The newly released provincial budget includes a three per cent cut pretty much across the board, noted Maskwacis-Wetaskiwin MLA Rick Wilson, but mostly leave health and education alone.
Speaking by phone from his constituency office Oct. 25, the Minister of Indigenous relations stated the four years of NDP government left Jason Kenney’s Conservative Party with no alternative but to cut back. “The previous government had a collision course on a $100 million debt,” said Wilson.
Wilson said the provincial government was under a lot of pressure to balance the budget and curtail spending so Alberta can start paying off its heavy debt, currently at about $62 billion. However, there will be no cuts in this budget to either education or healthcare.
Overall, the cuts amount to a modest three per cent cut across the board.
As Minister of Indigenous relations, Wilson said this budget looks good, a few programs are now gone but have been replaced with the Indigenous Opportunities Corporation, which the provincial government is very excited about. He said the corporation offers $1 billion support for indigenous people in energy-related industries.
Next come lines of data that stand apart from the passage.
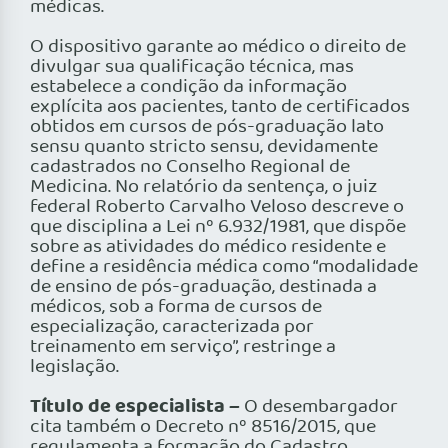
médicas.
O dispositivo garante ao médico o direito de
divulgar sua qualificação técnica, mas
estabelece a condição da informação
explícita aos pacientes, tanto de certificados
obtidos em cursos de pós-graduação lato
sensu quanto stricto sensu, devidamente
cadastrados no Conselho Regional de
Medicina. No relatório da sentença, o juiz
federal Roberto Carvalho Veloso descreve o
que disciplina a Lei nº 6.932/1981, que dispõe
sobre as atividades do médico residente e
define a residência médica como “modalidade
de ensino de pós-graduação, destinada a
médicos, sob a forma de cursos de
especialização, caracterizada por
treinamento em serviço”, restringe a
legislação.
Título de especialista –
O desembargador
cita também o Decreto nº 8516/2015, que
regulamenta a formação do Cadastro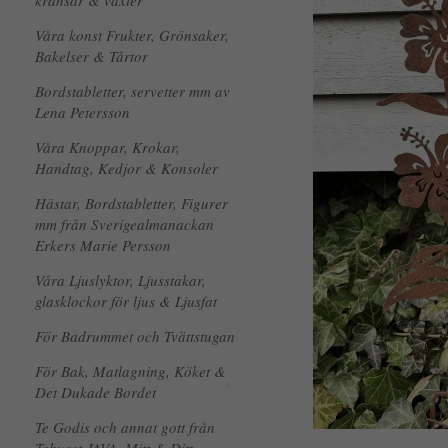
kransar & växter
Våra konst Frukter, Grönsaker,
Bakelser & Tårtor
Bordstabletter, servetter mm av
Lena Petersson
Våra Knoppar, Krokar,
Handtag, Kedjor & Konsoler
Hästar, Bordstabletter, Figurer
mm från Sverigealmanackan
Erkers Marie Persson
Våra Ljuslyktor, Ljusstakar,
glasklockor för ljus & Ljusfat
För Badrummet och Tvättstugan
För Bak, Matlagning, Köket &
Det Dukade Bordet
Te Godis och annat gott från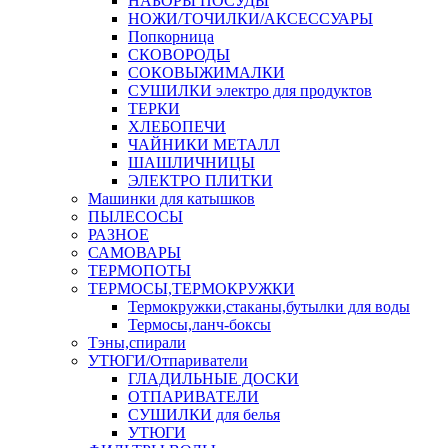
НАБОРЫ ПОСУДЫ
НОЖИ/ТОЧИЛКИ/АКСЕССУАРЫ
Попкорница
СКОВОРОДЫ
СОКОВЫЖИМАЛКИ
СУШИЛКИ электро для продуктов
ТЕРКИ
ХЛЕБОПЕЧИ
ЧАЙНИКИ МЕТАЛЛ
ШАШЛИЧНИЦЫ
ЭЛЕКТРО ПЛИТКИ
Машинки для катышков
ПЫЛЕСОСЫ
РАЗНОЕ
САМОВАРЫ
ТЕРМОПОТЫ
ТЕРМОСЫ,ТЕРМОКРУЖКИ
Термокружки,стаканы,бутылки для воды
Термосы,ланч-боксы
Тэны,спирали
УТЮГИ/Отпариватели
ГЛАДИЛЬНЫЕ ДОСКИ
ОТПАРИВАТЕЛИ
СУШИЛКИ для белья
УТЮГИ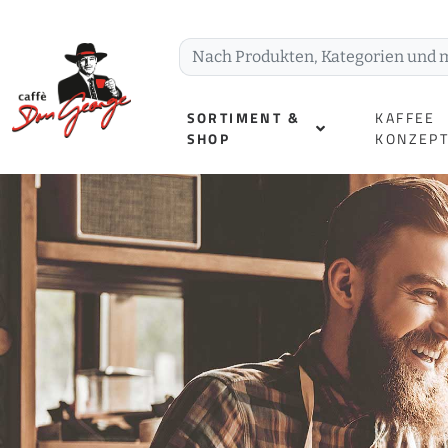
SORTIMENT &
KAFFEE
SHOP
KONZEP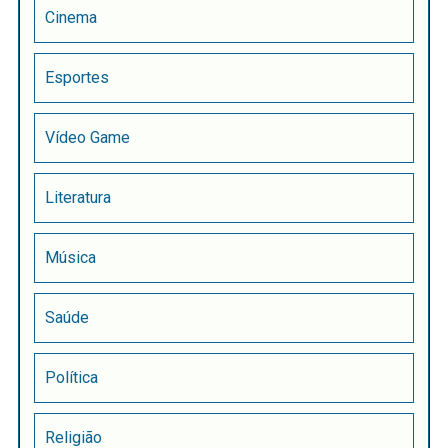
Cinema
Esportes
Vídeo Game
Literatura
Música
Saúde
Política
Religião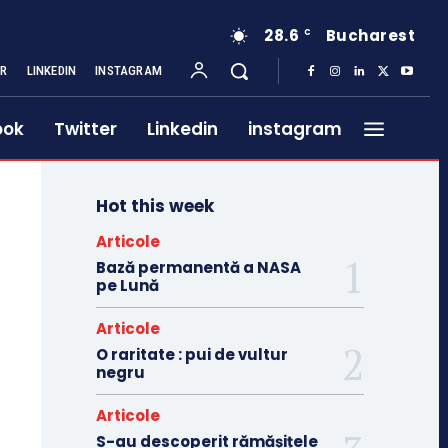
28.6
Bucharest
C
ER
LINKEDIN
INSTAGRAM
ook
Twitter
Linkedin
instagram
Hot this week
Articole
Bază permanentă a NASA
pe Lună
Articole
O raritate : pui de vultur
negru
Articole
S-au descoperit rămășițele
Wilson also noted the new budget was engineered based on the McKenna Report, which was an independent panel examining Alberta’s expenditures and debt which also provided advice and options on how best to address overspending. “You can’t just carry on the way we are,” said Wilson, noting the provincial government has to look closely for efficiency and make the most of every tax dollar.
Wilson addressed talk of the provincial government cutting prescription services to seniors; he said that talk probably originates with changes to the way spouses get prescriptions when one spouse turns 65 and the other is younger. He noted a review panel is also being set up to look at this issue.
“We’re still trying to protect the people who need to be protected,” said Wilson.
The new budget isn’t all about cuts, though. The MLA stated the budget includes more money for addictions and mental health.